Exercise details:
Return only the lines of the data below from the line with "Live chat (1518, 708)" up to and including the line with "Radar EV... (111, 1725)", exactly as written, with the pictures omitted.

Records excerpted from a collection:
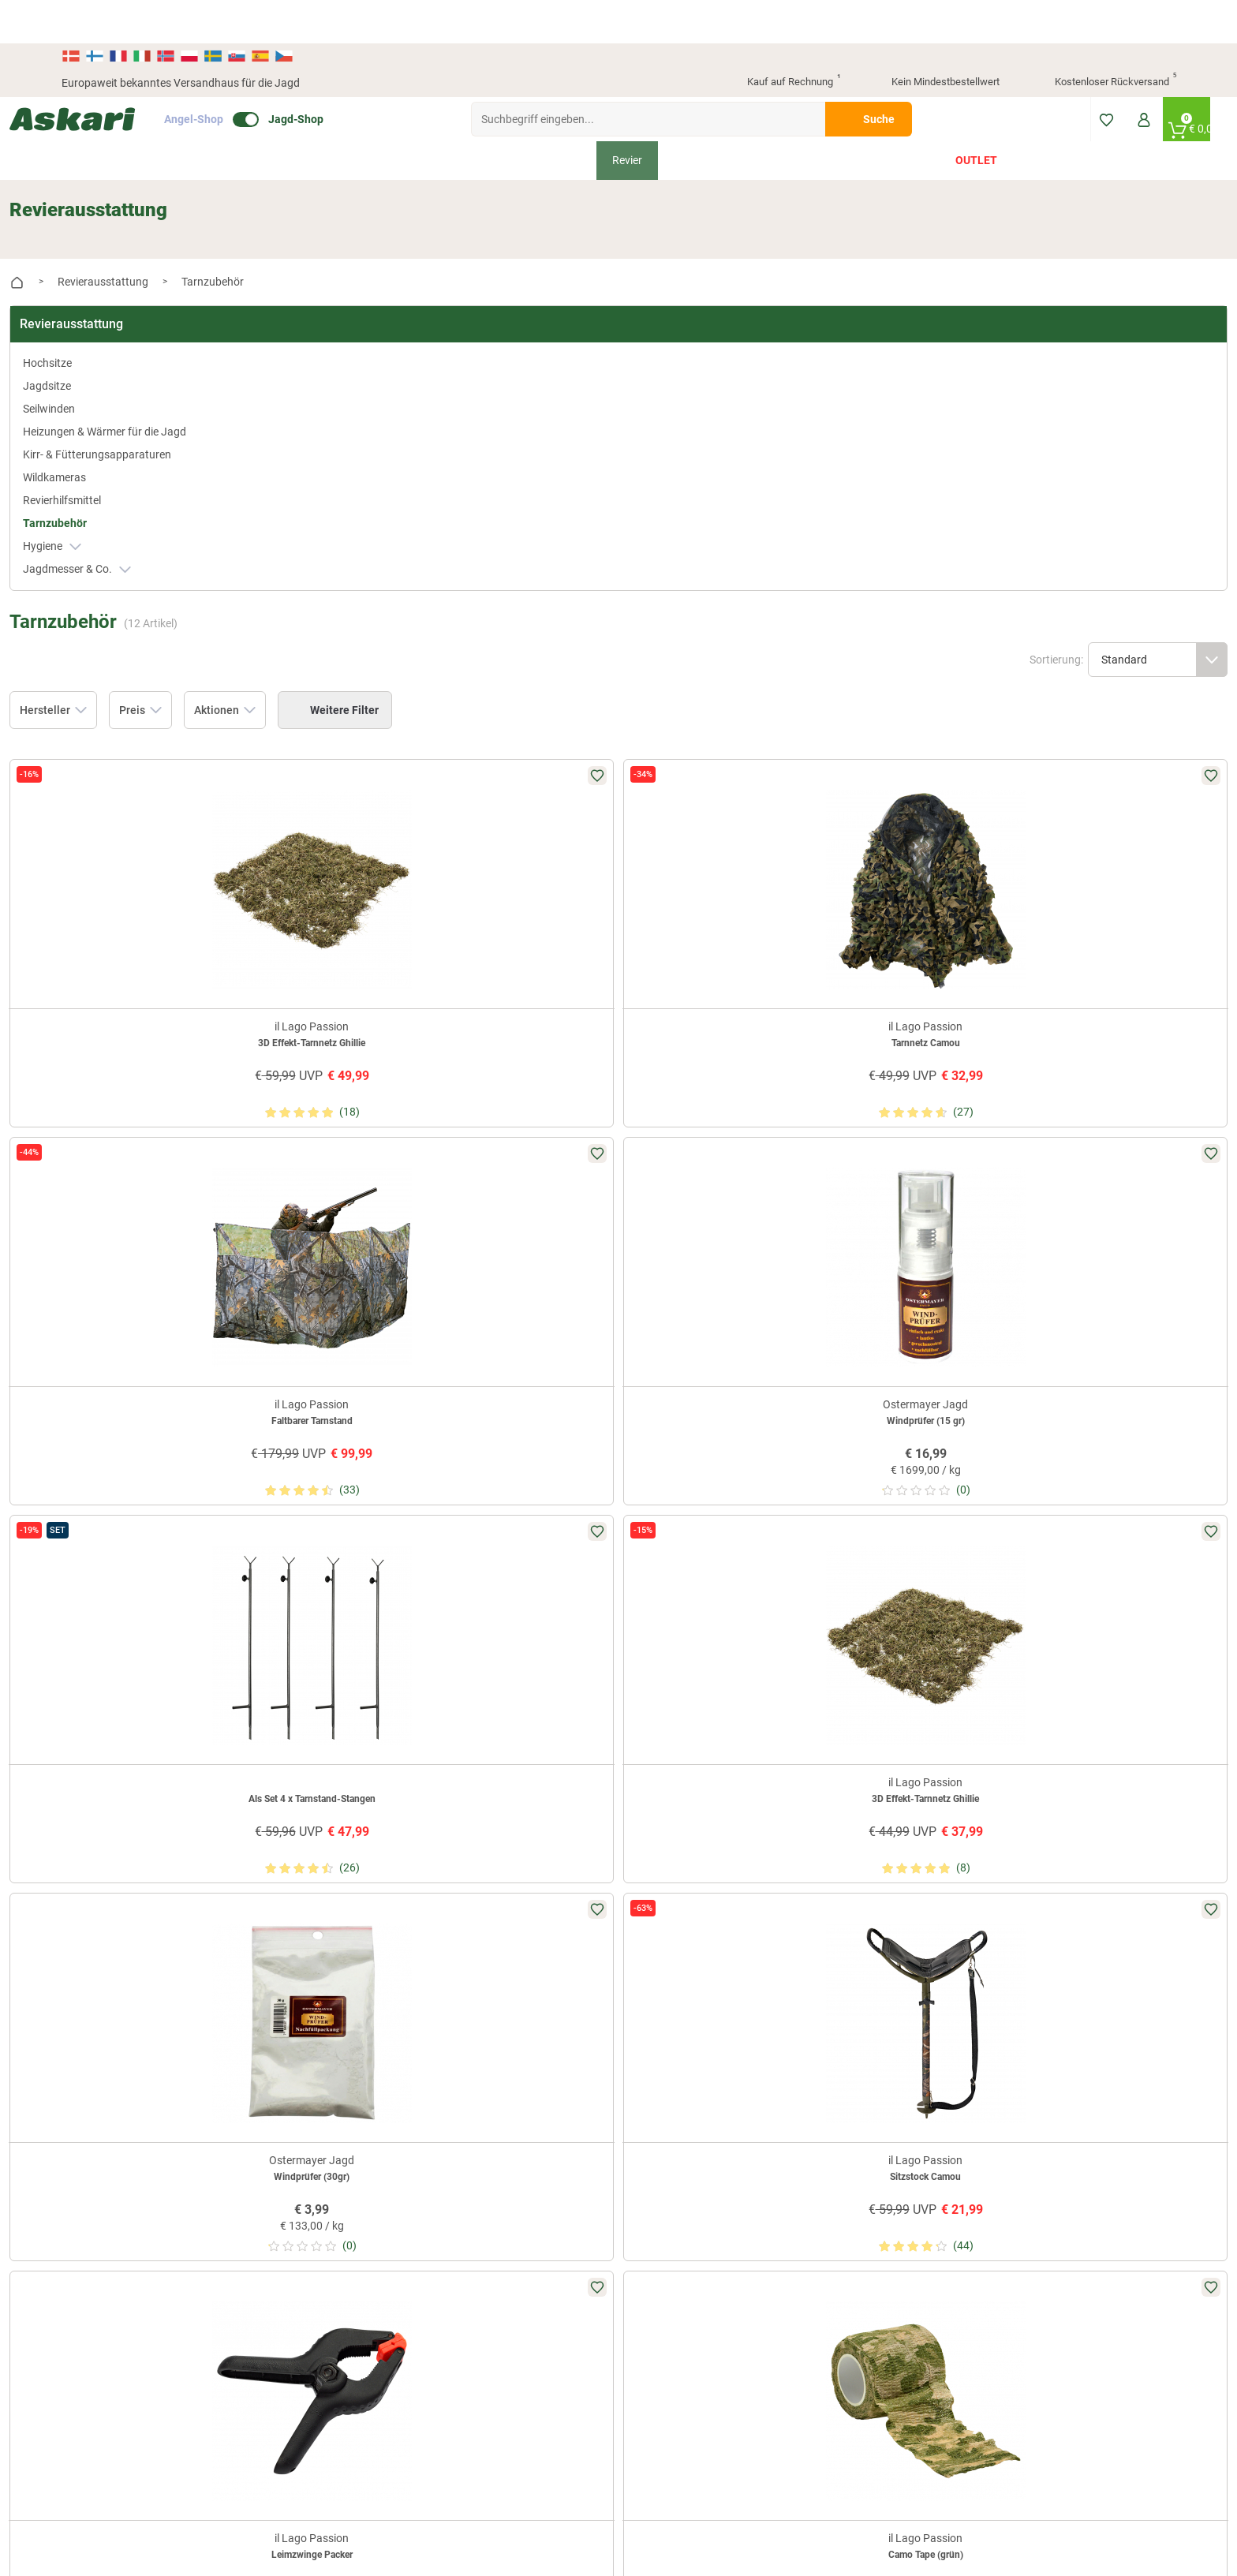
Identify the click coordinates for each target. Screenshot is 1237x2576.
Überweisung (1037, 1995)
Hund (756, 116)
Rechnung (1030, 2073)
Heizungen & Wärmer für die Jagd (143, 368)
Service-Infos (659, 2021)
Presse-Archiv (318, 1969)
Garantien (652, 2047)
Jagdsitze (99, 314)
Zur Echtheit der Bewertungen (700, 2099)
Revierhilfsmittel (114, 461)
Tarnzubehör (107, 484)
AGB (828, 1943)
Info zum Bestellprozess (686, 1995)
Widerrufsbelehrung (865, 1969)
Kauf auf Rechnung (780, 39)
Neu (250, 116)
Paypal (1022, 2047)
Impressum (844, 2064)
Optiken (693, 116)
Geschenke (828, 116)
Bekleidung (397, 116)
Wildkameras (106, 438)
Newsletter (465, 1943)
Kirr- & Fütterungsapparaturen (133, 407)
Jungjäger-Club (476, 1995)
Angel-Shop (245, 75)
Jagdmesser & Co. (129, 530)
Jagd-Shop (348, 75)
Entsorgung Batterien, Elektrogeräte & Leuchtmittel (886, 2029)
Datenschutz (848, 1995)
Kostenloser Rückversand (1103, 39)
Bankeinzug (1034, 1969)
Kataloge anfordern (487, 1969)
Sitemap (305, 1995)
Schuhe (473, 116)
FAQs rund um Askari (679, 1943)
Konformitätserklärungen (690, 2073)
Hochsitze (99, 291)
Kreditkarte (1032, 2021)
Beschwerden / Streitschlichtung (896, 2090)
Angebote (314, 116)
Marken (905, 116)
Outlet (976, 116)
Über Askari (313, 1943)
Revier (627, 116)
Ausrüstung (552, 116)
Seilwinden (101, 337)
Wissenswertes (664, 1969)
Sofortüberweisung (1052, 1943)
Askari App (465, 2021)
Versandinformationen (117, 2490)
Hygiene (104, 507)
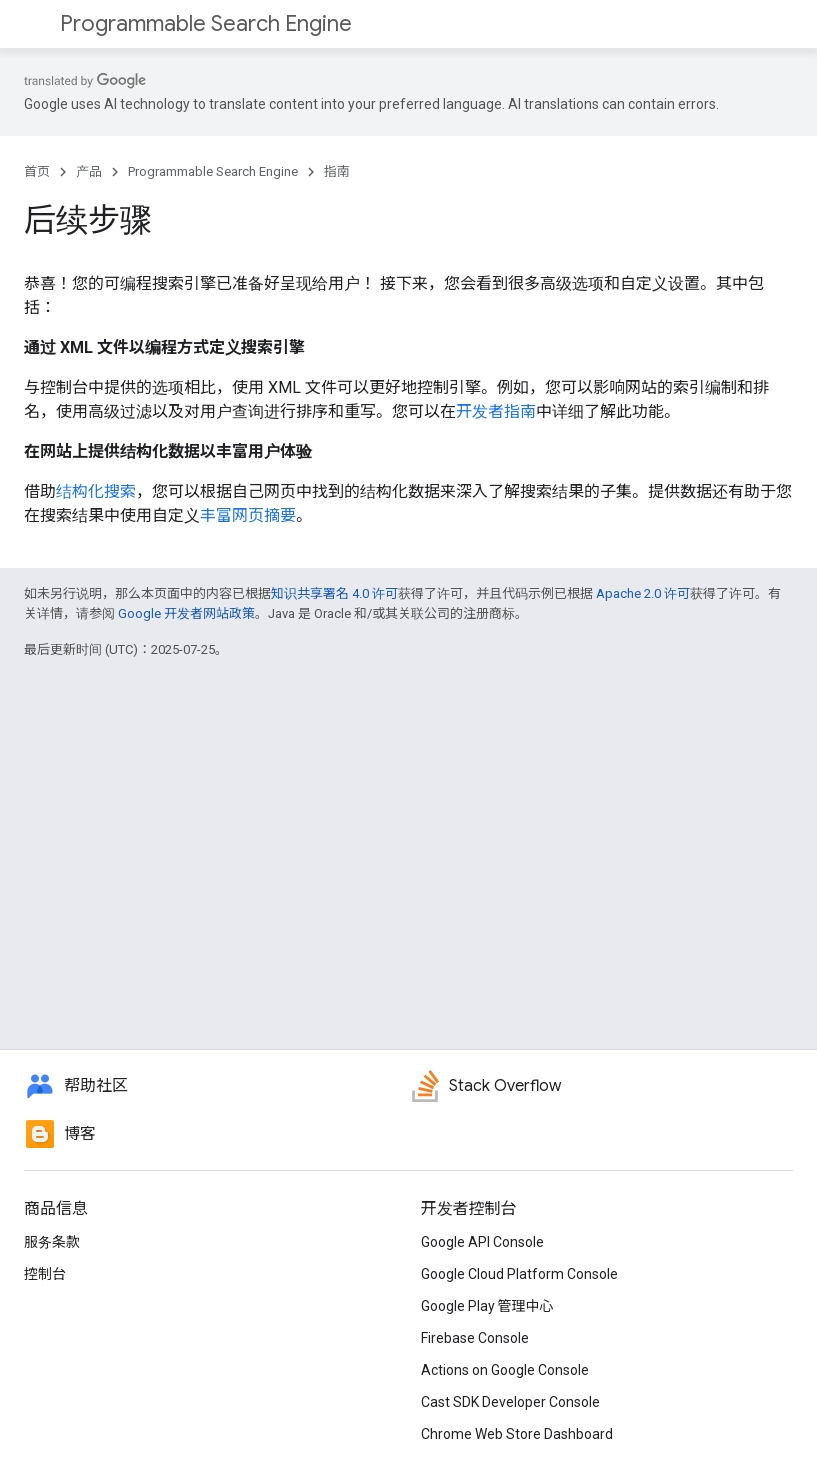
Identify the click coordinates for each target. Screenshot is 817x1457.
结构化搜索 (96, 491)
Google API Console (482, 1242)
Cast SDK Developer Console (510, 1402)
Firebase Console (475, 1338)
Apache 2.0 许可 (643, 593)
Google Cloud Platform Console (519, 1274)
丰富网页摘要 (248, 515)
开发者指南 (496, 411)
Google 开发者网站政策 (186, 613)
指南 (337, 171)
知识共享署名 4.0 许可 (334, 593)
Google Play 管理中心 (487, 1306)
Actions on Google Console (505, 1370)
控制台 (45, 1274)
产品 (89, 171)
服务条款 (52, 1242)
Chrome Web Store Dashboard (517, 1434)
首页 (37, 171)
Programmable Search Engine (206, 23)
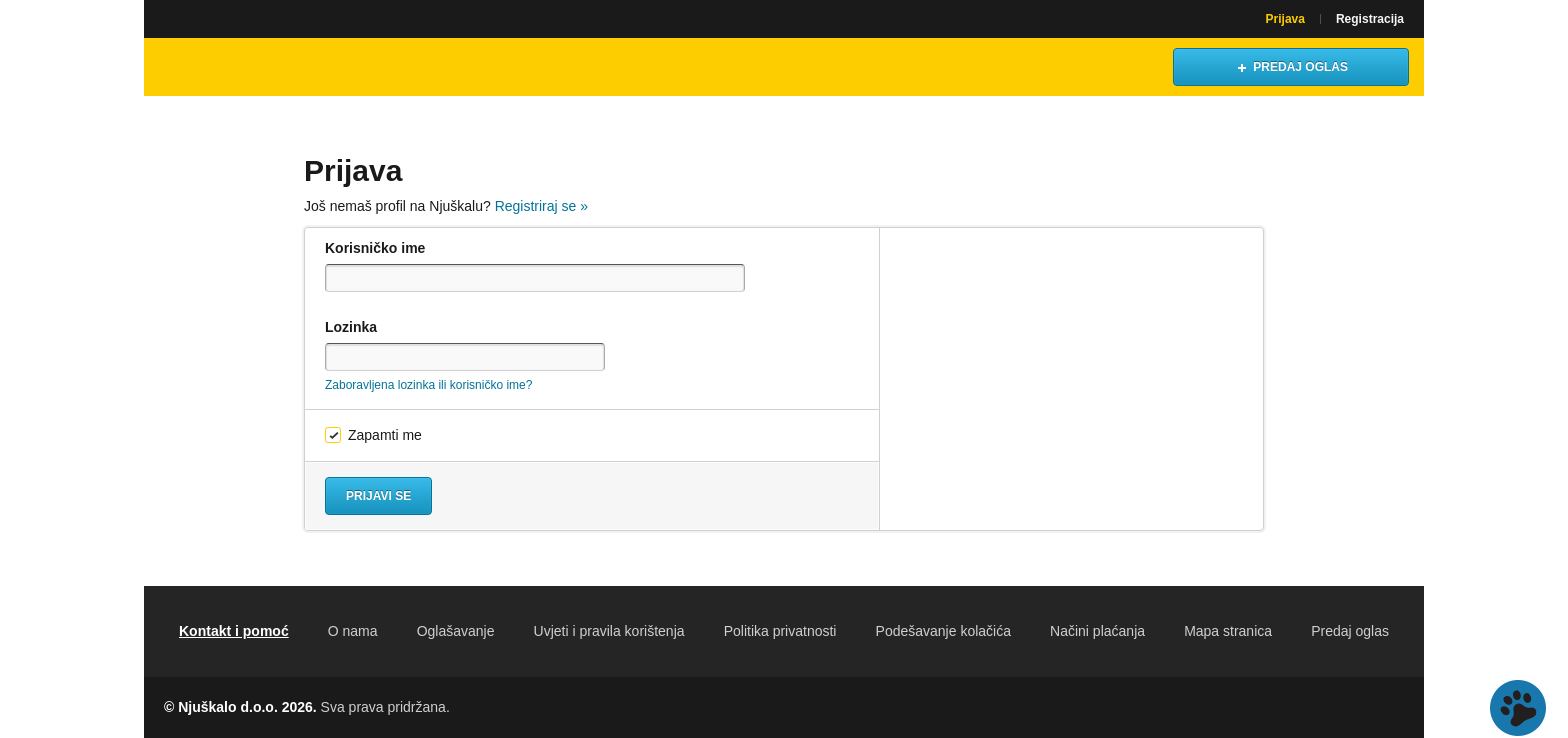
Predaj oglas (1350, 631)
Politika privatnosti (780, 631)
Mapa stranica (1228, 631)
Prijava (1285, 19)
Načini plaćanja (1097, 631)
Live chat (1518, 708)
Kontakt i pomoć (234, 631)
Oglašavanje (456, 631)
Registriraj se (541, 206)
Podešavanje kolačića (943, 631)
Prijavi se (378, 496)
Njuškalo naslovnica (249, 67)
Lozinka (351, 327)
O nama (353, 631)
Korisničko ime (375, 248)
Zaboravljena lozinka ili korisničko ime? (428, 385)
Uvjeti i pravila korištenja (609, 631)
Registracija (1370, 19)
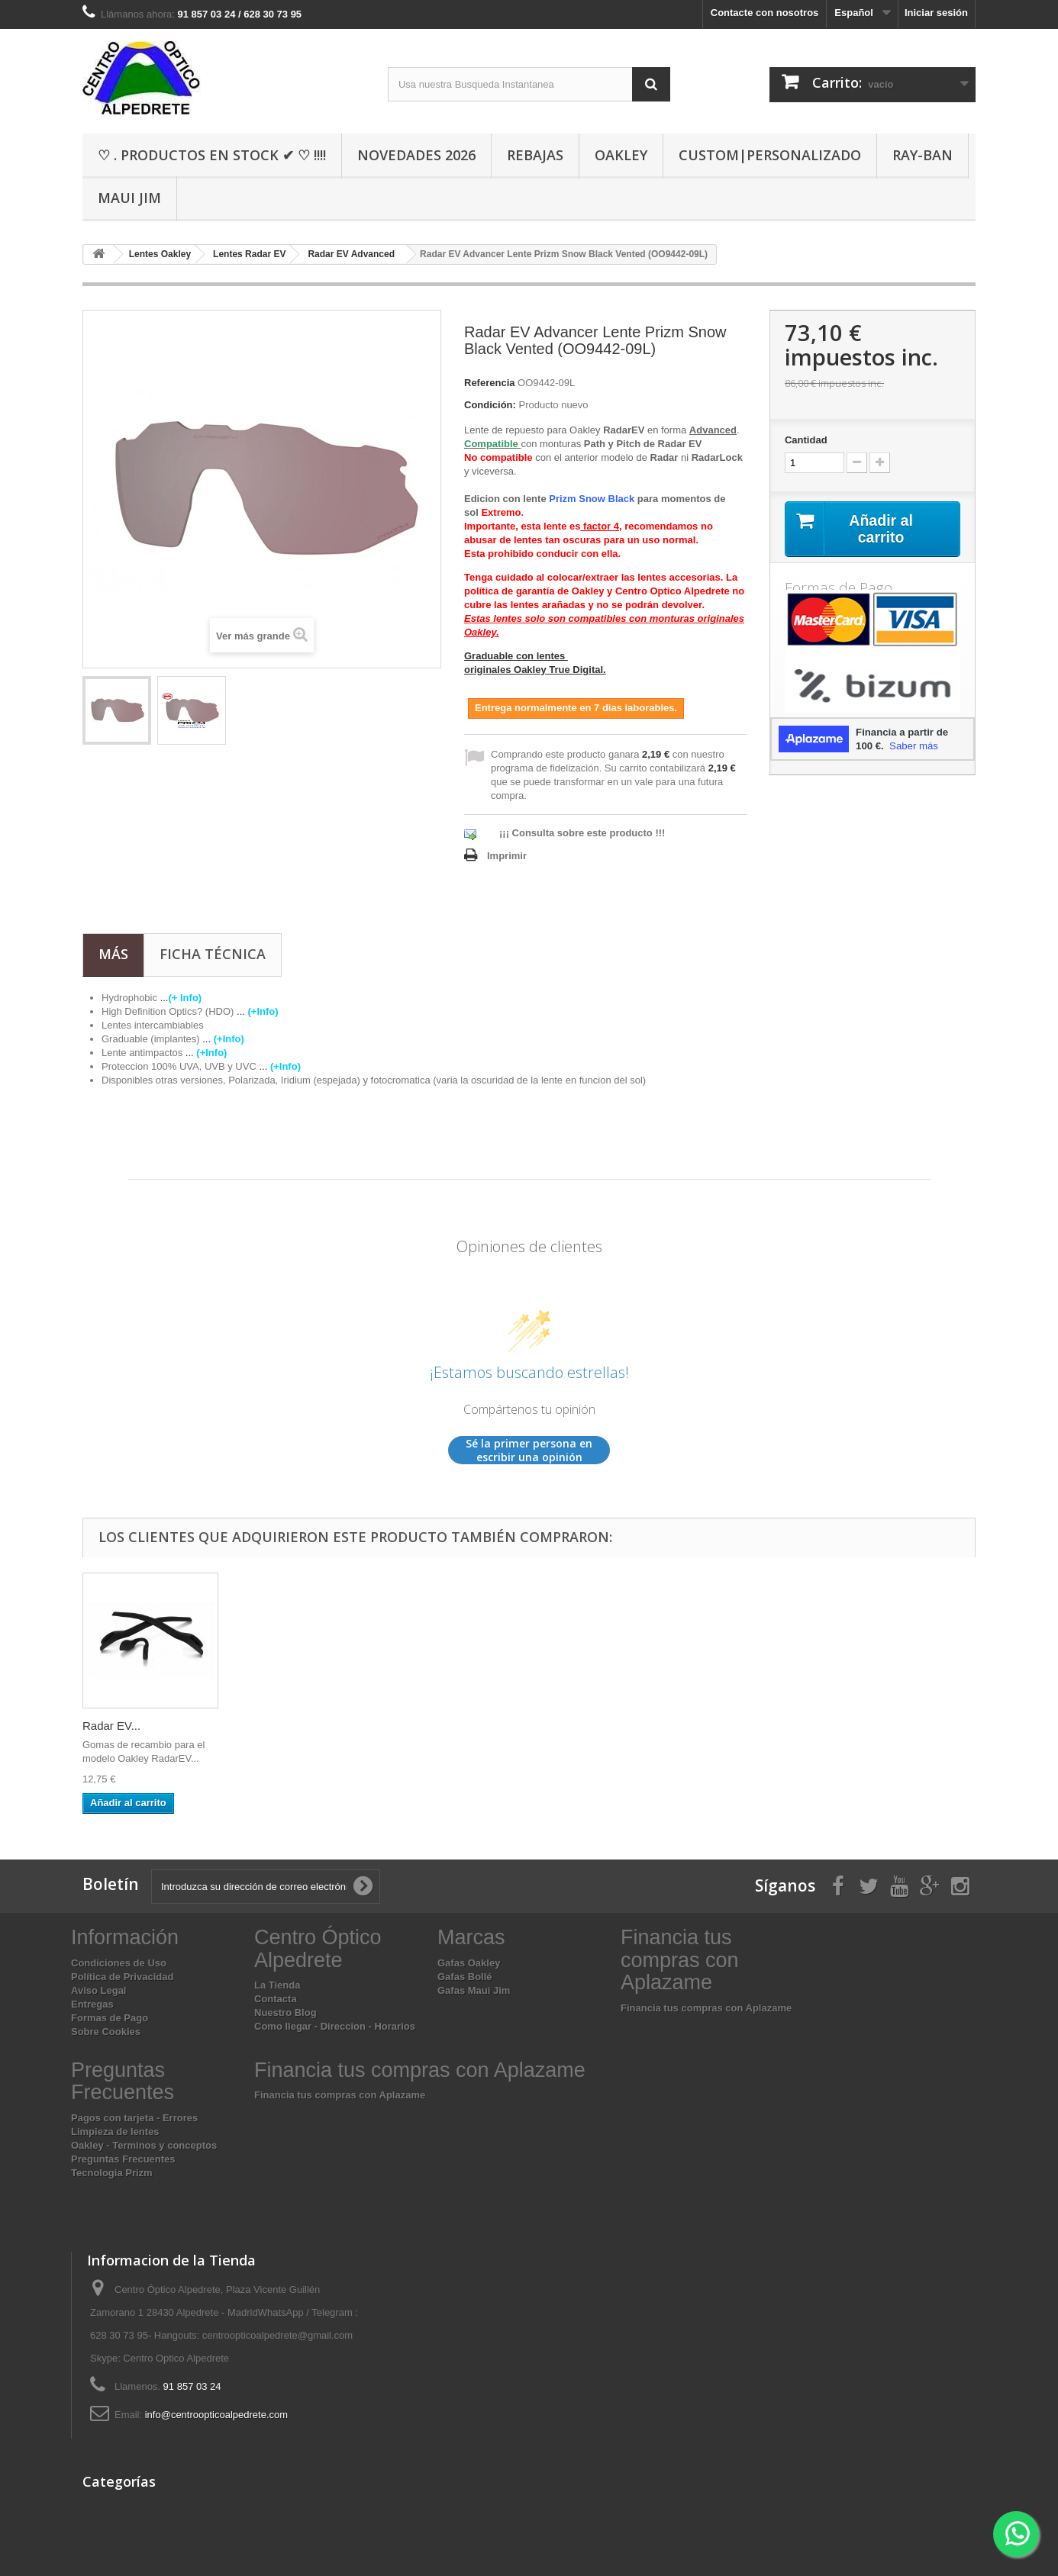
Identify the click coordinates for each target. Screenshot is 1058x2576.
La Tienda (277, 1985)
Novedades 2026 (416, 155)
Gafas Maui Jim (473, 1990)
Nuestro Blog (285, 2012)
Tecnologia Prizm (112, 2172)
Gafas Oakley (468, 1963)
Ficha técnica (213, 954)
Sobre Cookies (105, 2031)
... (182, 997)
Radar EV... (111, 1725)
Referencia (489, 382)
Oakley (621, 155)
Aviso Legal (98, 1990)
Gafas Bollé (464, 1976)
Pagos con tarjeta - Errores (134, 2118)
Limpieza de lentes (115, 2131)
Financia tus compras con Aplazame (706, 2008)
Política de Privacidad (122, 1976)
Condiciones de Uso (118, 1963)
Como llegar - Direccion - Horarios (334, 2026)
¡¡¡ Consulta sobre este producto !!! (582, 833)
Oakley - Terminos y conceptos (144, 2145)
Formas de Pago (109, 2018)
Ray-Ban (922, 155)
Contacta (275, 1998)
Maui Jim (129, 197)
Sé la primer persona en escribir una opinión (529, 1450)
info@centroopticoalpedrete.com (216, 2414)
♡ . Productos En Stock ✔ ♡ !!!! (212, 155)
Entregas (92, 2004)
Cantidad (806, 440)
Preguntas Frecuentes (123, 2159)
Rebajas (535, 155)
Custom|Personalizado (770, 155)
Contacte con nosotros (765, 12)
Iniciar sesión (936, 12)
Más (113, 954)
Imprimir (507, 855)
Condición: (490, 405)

Completed exercise:
Live chat (1518, 708)
Kontakt i pomoć (234, 631)
Oglašavanje (456, 631)
Registriraj se (541, 206)
Podešavanje kolačića (943, 631)
Prijavi se (378, 496)
Njuškalo naslovnica (249, 67)
Lozinka (351, 327)
O nama (353, 631)
Korisničko ime (375, 248)
Zaboravljena lozinka ili korisničko ime? (428, 385)
Uvjeti i pravila korištenja (609, 631)
Registracija (1370, 19)
Identify the click coordinates for each target. Screenshot is 1058x2576.
La Tienda (277, 1985)
Novedades 2026 (416, 155)
Gafas Maui Jim (473, 1990)
Nuestro Blog (285, 2012)
Tecnologia Prizm (112, 2172)
Gafas Oakley (468, 1963)
Ficha técnica (213, 954)
Sobre Cookies (105, 2031)
... (182, 997)
Radar EV... (111, 1725)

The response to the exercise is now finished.